The Inverse of a Totally Positive Biinfinite Band Matrix

摘要

Spline approximation is often most effective when the breakpoint (knot) sequence can be chosen suitably non-uniform. At the same time, the standard approximation schemes (such as least-squares approximation, or interpolation at suitable interpolation points by splines) are so far only known to be usable and bounded as long as the breakpoint sequence is almost uniform. The problem of showing existence and uniqueness of bounded spline approximants to bounded data boils down to showing invertibility of a certain infinite matrix A. The distinguished features of this matrix are its bandedness and its total positivity, i.e., all minors of A are nonnegative.
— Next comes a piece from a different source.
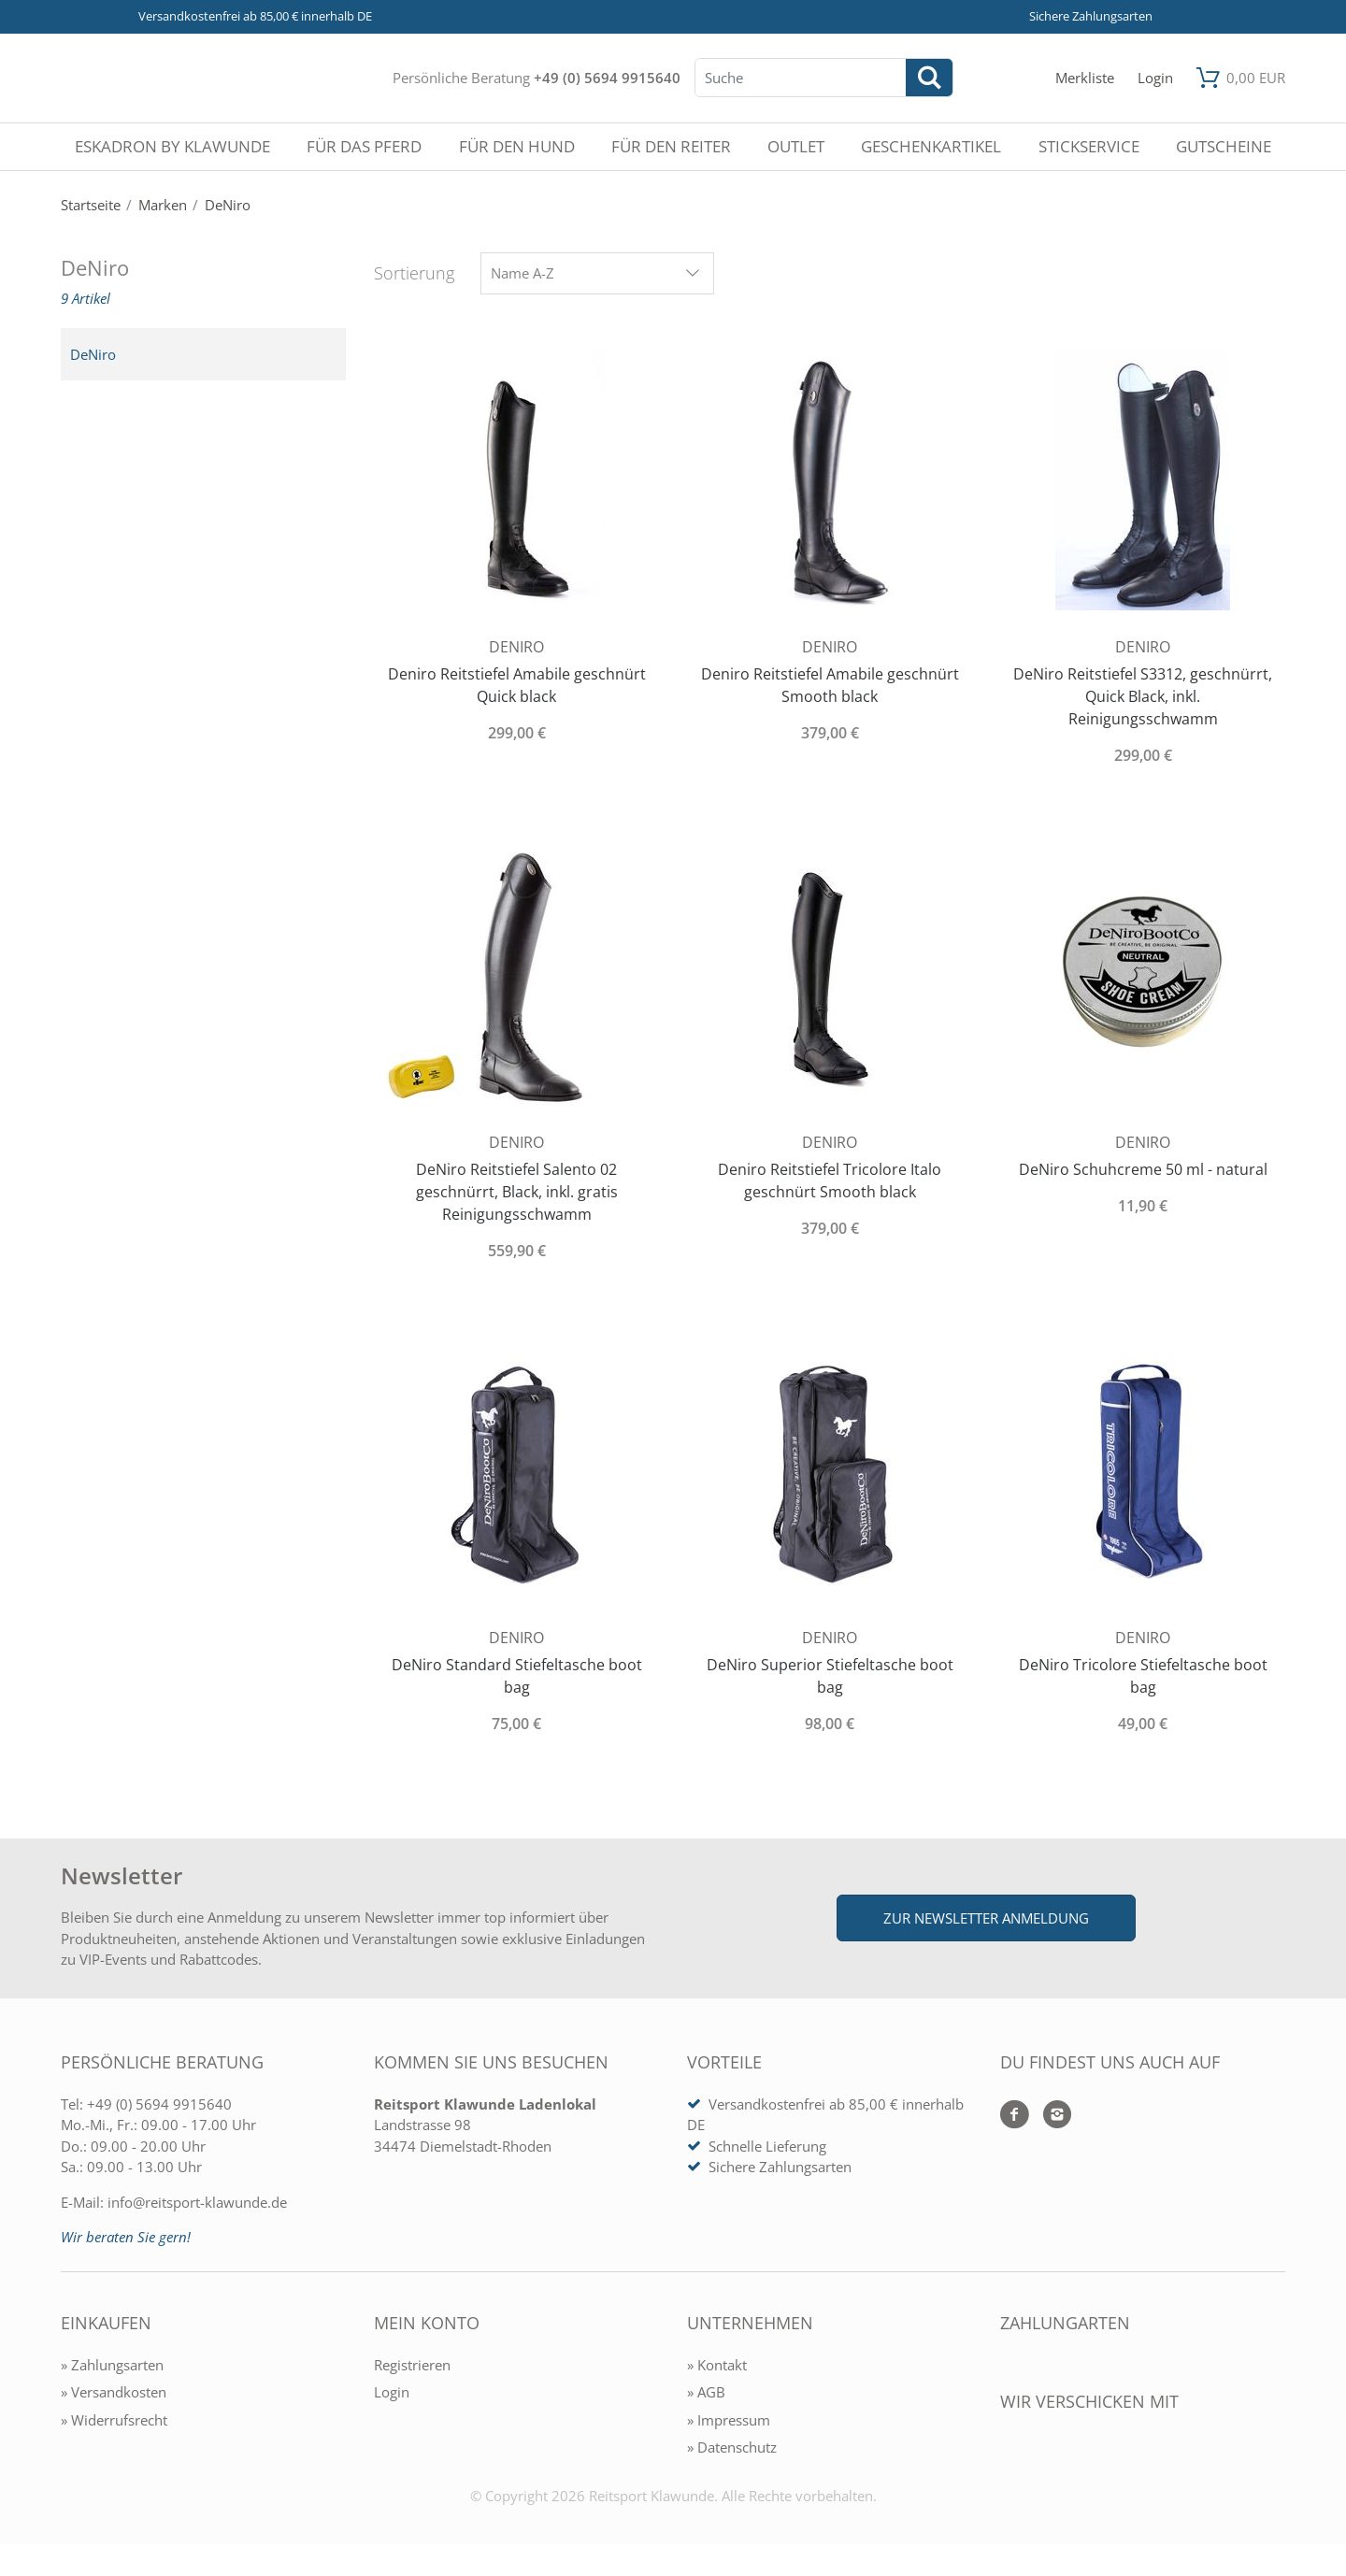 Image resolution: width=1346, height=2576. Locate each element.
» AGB (706, 2392)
In this paper we show that if there is exactly one bounded sequence mapped by a biinfinite totally positive banded matrix A to the particular sequence (...,-1,1,-1,1,-1,...), then every bounded sequence is contained in the range of A. In spline terms, this result says, for example, that any bounded data sequence can be interpolated, and in exactly one way, with a bounded spline (with a given knot sequence, at a given interpolation point sequence) provided that the periodic data (+1,-1) can be interpolated, and in exactly one way, by a bounded spline from that class. Further, our arguments show that such an interpolating spline can be constructed as the limit of splines which satisfy finitely many of the given interpolation conditions.